This actually has been analyzed, at least from the point of view of the player who has the worst of things. The game you describe is equivalent to the following. Aplayer plays a game in a casino. His probability of winning is $p<\frac12.$ When he wins a bet, he wins the amount of the bet. He starts withs a bankroll $< 1$ and attempts to raise it to $1$. The idea is that he needs $1$ for some important purpose, and if he doesn't have it, he might as well have nothing.
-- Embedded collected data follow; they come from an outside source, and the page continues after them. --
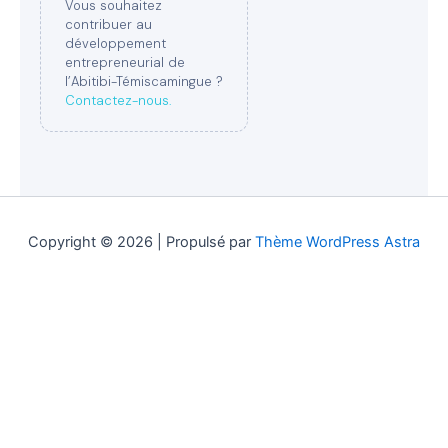
Vous souhaitez
contribuer au
développement
entrepreneurial de
l’Abitibi-Témiscamingue ?
Contactez-nous.
Copyright © 2026 | Propulsé par
Thème WordPress Astra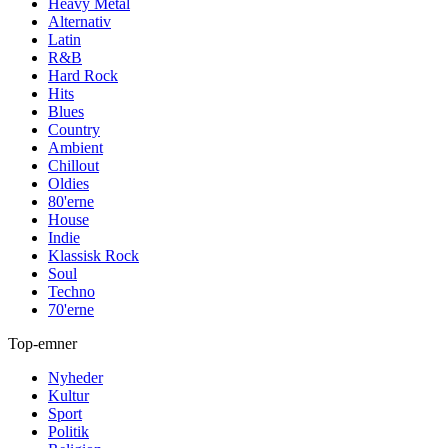
Heavy Metal
Alternativ
Latin
R&B
Hard Rock
Hits
Blues
Country
Ambient
Chillout
Oldies
80'erne
House
Indie
Klassisk Rock
Soul
Techno
70'erne
Top-emner
Nyheder
Kultur
Sport
Politik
So, on each bet, he bets either everything he has, if his bankroll is less than or equal to $1/2$ or just enough to raise his bank roll to 1, if he has more than $1/2,$ so if he has $.8,$ he bets $.2.$ Of course, he stops when he goes broke, or when he has raised his bankroll to $1.$
This was shown to be the best strategy in "How to Gamble if You Must," by Dubins and Savage. Let $f(x)$ be the probability of winning if the current bankroll is $x$. Then $$
f(x)=\cases{p+(1-p)f(2x-1),&$x\geq\frac12$\\
pf(2x),&$x<\frac12$}
$$
Also of course, $f(0)=0, f(1)=1.$ It's easy to compute the values at the dyadic rationals. $f(.5)=p, f(.25)=p/2, f(.75)=(1+p)/2,$ etc.
I saw an analysis of $f$ somewhere years ago, and I can't remember where. It was in a popular science book, which only asserted the results, and I had to prove them for myself. If I recall correctly, $f$ is continuous and strictly increasing (no surprise there) but wildly non-differentiable. Of course, since it's monotonic, it must be differentiable almost everywhere, but what I think I remember is that it is not differentiable on any interval, and that the graph is not rectifiable.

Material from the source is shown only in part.